**TASK DIRECTIONS**
Pull out each line of the records holding the string "Tabir".

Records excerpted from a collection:
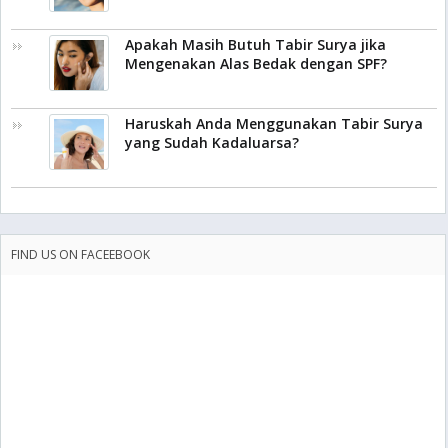
Apakah Masih Butuh Tabir Surya jika
Mengenakan Alas Bedak dengan SPF?
Haruskah Anda Menggunakan Tabir Surya
yang Sudah Kadaluarsa?
FIND US ON FACEEBOOK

**RESPONSE BOX**
Apakah Masih Butuh Tabir Surya jika
Haruskah Anda Menggunakan Tabir Surya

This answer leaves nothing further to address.